Seit der Rückgabe 1997 an China wird Hongkong unter chinesischer Souveränität autonom in eigenen Grenzen regiert. Anders als die Menschen in der kommunistischen Volksrepublik genießen die Hongkonger das Recht auf freie Meinungsäußerung sowie Presse- und Versammlungsfreiheit. Immer mehr Menschen befürchten aber, dass die Führung in Peking ihre Rechte beschneiden will.
Nach den Massendemonstrationen mit zeitweilig mehr als einer Million Teilnehmern und auch vehementem Protest der in Hongkong so einflussreichen Unternehmen legte Lam das Vorhaben auf Eis.
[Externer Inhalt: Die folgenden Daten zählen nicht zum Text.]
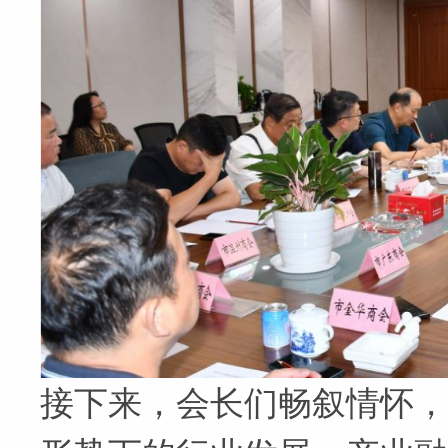
接下来，会长们畅叙情怀，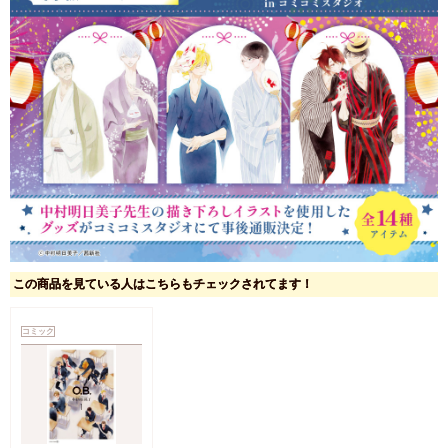
この商品を見ている人はこちらもチェックされてます！
コミック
Sie versprach, es in dieser Legislaturperiode nicht wieder einzubringen.
Einige Protestler haben sich radikalisiert und fordern mehr
Doch die Aktivisten geben sich nicht zufrieden. Sie fordern den Rücktritt von Lam und umfassende demokratische Reformen, einige gar die Unabhängigkeit Hongkongs von der Volksrepublik. Sie sehen sich durch die aktuellen Entwicklungen bestätigt.
So wurden Abgeordneten der Pro-Demokraten vor zwei Jahren ihre Sitze im Parlament aberkannt, Hongkonger Medien werden immer stärker zensiert, Demokratie-Aktivisten mit Prozessen überhäuft.
Allerdings haben sich auch aufseiten der Protestler einige radikalisiert.
Bereits vor drei Wochen hatten mehrere Hundert Aktivisten das Parlamentsgebäude für mehrere Stunden besetzt. Nach der Beschädigung der chinesischen Vertretung durch Demonstranten am Sonntag reagierte Peking scharf. Das Verhalten einiger „radikaler Demonstranten“ könne nicht toleriert werden, sagte der chinesische Außenamtssprecher Geng Shuang am Montag.